2014 : WHAT SCIENTIFIC IDEA IS READY FOR RETIREMENT?

laurence_c_smith's picture
Professor of Environmental Studies, Brown University; Author, Rivers of Power
Stationarity

Stationarity—the assumption that natural-world phenomena fluctuate with a fixed envelope of statistical uncertainty that doesn't change over time—is a widely applied scientific concept that is ready to be retired.

It had a good run. For more than a century, stationarity has been used to inform countless decisions aimed at the public good. It guides the planning and building codes for places susceptible to wildfires, floods, earthquakes, and hurricanes.

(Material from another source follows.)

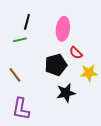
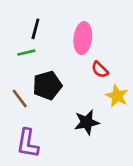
black pentagon: (56, 65) -> (47, 85), moved
yellow star: (89, 73) -> (117, 96), turned 30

It is used to determine how and where homes may be built, the structural strength of bridges, and how much premium people should pay for their homeowner's insurance policies. Crop yields are forecasted and, in the developed world, insured against catastrophic failures. And as more weather stations and river level gages are built and accumulate ever-longer data records, our abilities to make such calculations get better. This saves lives and a great deal of money.

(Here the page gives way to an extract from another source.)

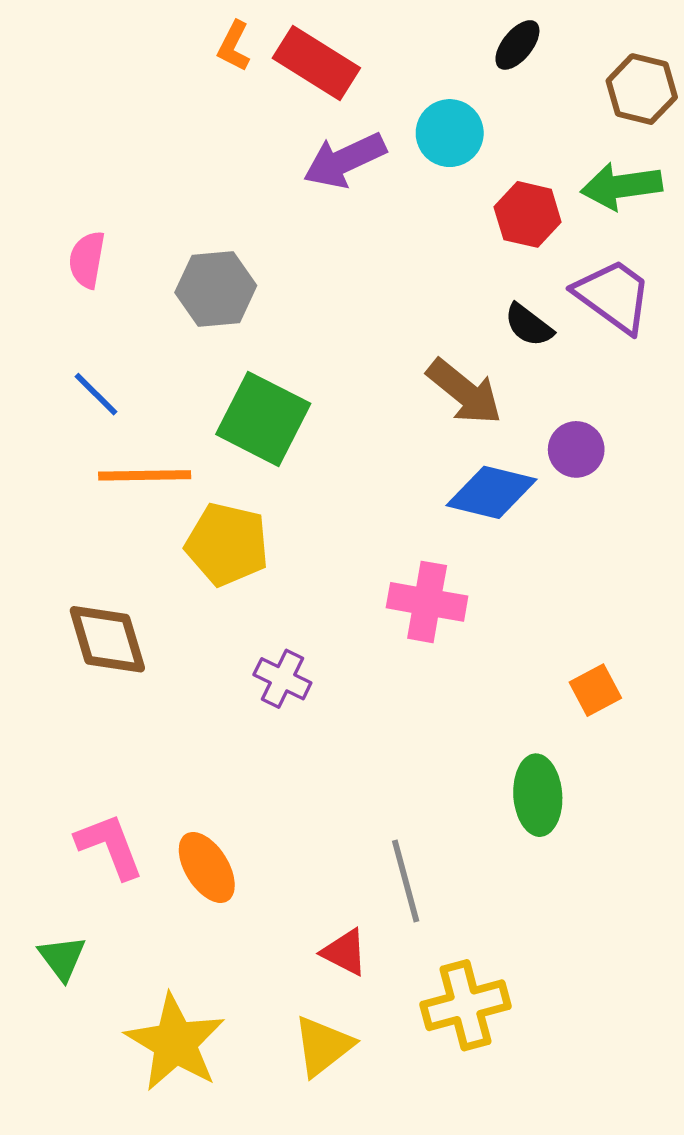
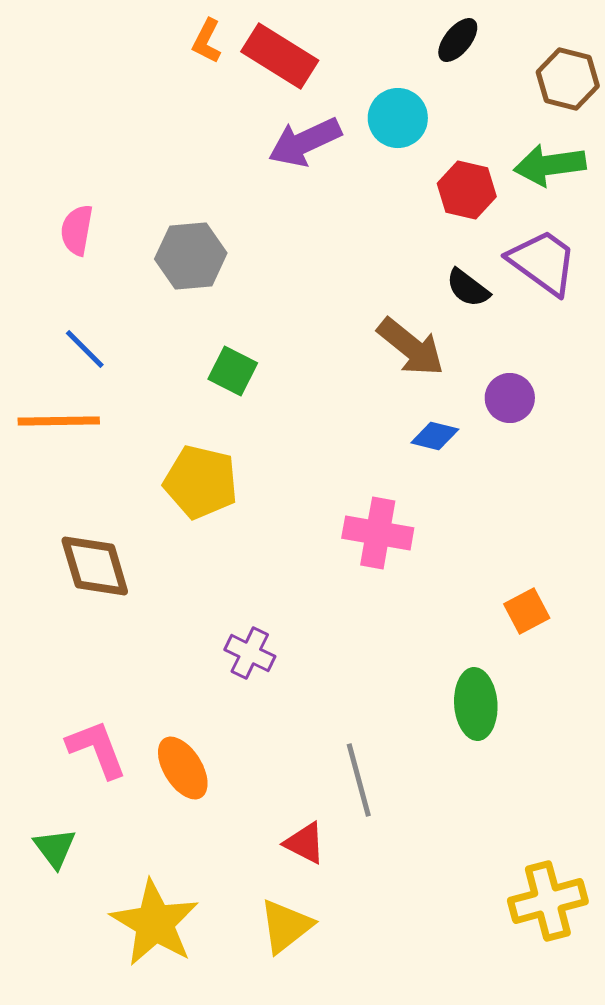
green square: (263, 419) -> (233, 371), size x0.6
orange line: (145, 475) -> (59, 421), moved
blue diamond: (491, 492) -> (435, 436), size x0.6
purple cross: (282, 679) -> (250, 653), moved
yellow cross: (465, 1005) -> (548, 901), moved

But a growing body of research shows that stationarity is often the exception, not the norm. As new satellite technologies scan the earth, more geological records are drilled, and the instrument records lengthen, they commonly reveal patterns and structures quite inconsistent with a fixed envelope of random noise. Instead, there are transitions to different quasi-stable states, each characterized by a different set of physical conditions and associated statistical properties. In climate science, for example, we have discovered multi-decadal patterns like the Pacific Decadal Oscillation (PDO), an El Niño-like phenomenon in the north Pacific that triggers far-reaching changes in climate averages that persist for decades (for example during the 20th century the PDO experienced a "warm" phase from 1922-1946 and 1977-1998, and a "cool" phase from 1947-1976) with far-reaching impacts on water resources and fisheries. And anthropogenic climate change, induced by our steady ramping up of greenhouse gas concentrations in the atmosphere, is by its very definition the opposite of a fixed, stationary process. This imperils the basis of many societal risk calculations because as the statistical probabilities of the past break down, we enter a world that operates outside of expected and understood norms.

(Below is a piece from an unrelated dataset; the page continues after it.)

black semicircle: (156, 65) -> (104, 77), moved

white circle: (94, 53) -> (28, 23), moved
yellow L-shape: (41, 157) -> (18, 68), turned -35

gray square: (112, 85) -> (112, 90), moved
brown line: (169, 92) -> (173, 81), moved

This recognition is not new among scientists, but has been surprisingly slow to penetrate into the practical world. For example, even as awareness and acceptance of climate change has grown, stationarity continues to serve as a central, default assumption in water-resource risk assessment and planning. Floodplain zoning continues to be designed around stationary concepts like the 100- and 500-year flood, despite known impacts of land use conversion and urbanization on water runoff and the anticipated impacts of anthropogenic climate change. The civil engineering profession and most regulatory agencies around the world have been slow to acknowledge these changes and seek new approaches to address them. But viable alternatives exist, for example using the precautionary, no-regrets "probable maximum flood" (PMF) method to design dams and bridges, and incorporation of more flexible "subjectivist Bayesian" probabilities in societal risk calculations.

We can do better. Stationarity is dead, especially for our understanding of the world's water, food security, and climate.